La palabra de este poeta, es la que hace posible lo imposible de la creación poética; la llena ya no de la naturaleza de ella misma, sino que la lleva obsesivamente hasta una sobrenaturalaza (Lezama Lima). En este libro, del poeta Carlos Eduardo Peláez, la creación poética vuelve a tener el carácter de clímax y la dimensión exuberante de la contemplación. Contemplar las palabras, es lo que aquí hace el poeta, él es un templario de esa palabra, la suya.
Y sí decimos que el poeta es un salmista, lo decimos porque la poesía y la lectura de este libro, es una lectura desde la contemplación absoluta, por medio de la videncia, lo visionario de la palabra. Leer la palabra y lo que en ella yace de sentido y de símbolo. No hay sentido sin símbolo, y no hay símbolo sin sentido; o sea, hacer invisible lo que existe en lo visible, porque el poeta se halla en lo visible para conducirnos a lo invisible. De lo irreal a lo real, porque así es la contemplación, así se contempla la palabra, como lo hace el salmista, o el que ora, o el que lee el Libro de los Muertos o el Libro Mudo o el Liber Usualis, o el Libro del Esplendor.

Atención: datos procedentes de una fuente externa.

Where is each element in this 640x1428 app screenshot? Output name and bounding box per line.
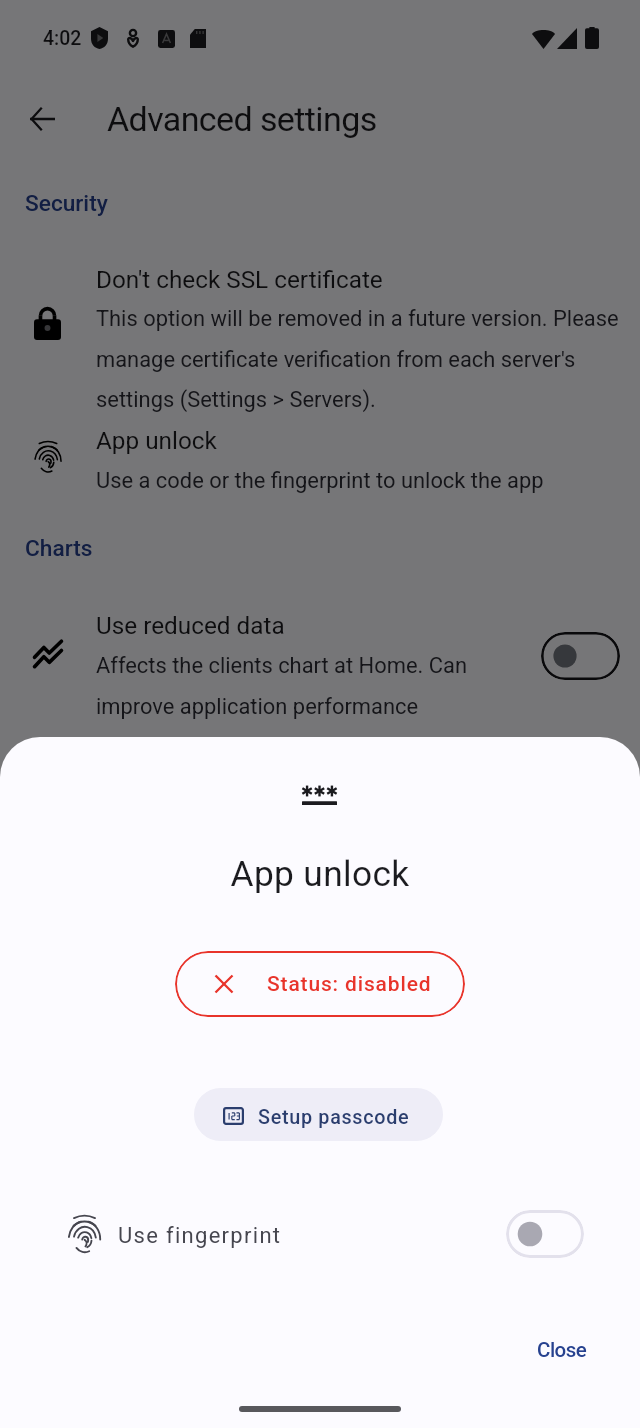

Contemplar la palabra en su esencia, en su substancia, en su inmutabilidad, en su secreto, y cuando se posea callarla o nombrarla poéticamente; es cavar, cavar en ella, hasta que de ella no quede nada, la Nada de palabra en su improfanable naturaleza, en su impenetrable naturaleza. Este es el movimiento de la inquietud poética de Peláez, que en cada palabra que crea, que lo crea, la transforma. No es la misma. Y para ello, entonces se hace profeta y salmista como poeta. Porque sabe que, la palabra es oculta. Es que la palabra para el que ha decidido ser su contemplador, es y será oculta. En su sentido y en su sinsentido, porque ella solo obra cuando es contemplada. Esta poética de Peláez, hace suya esta condición, del profano que ha de perseverar hermosamente en ese camino de hacer ver la palabra. Y por eso mismo, hará suyo el método provocado de las correspondencias (Baudelaire), de los correlativos (Lulio), de los indicios (Saint Paul-Roux) o de las Pasiones terrestres (Enrique Molina), que le vehicularan (Gran Vehículo), su trayecto éxtasis hacia y en la creación poética. Exaltación y salutación de lo absoluto, prueba definitiva en lo indefinible del poeta.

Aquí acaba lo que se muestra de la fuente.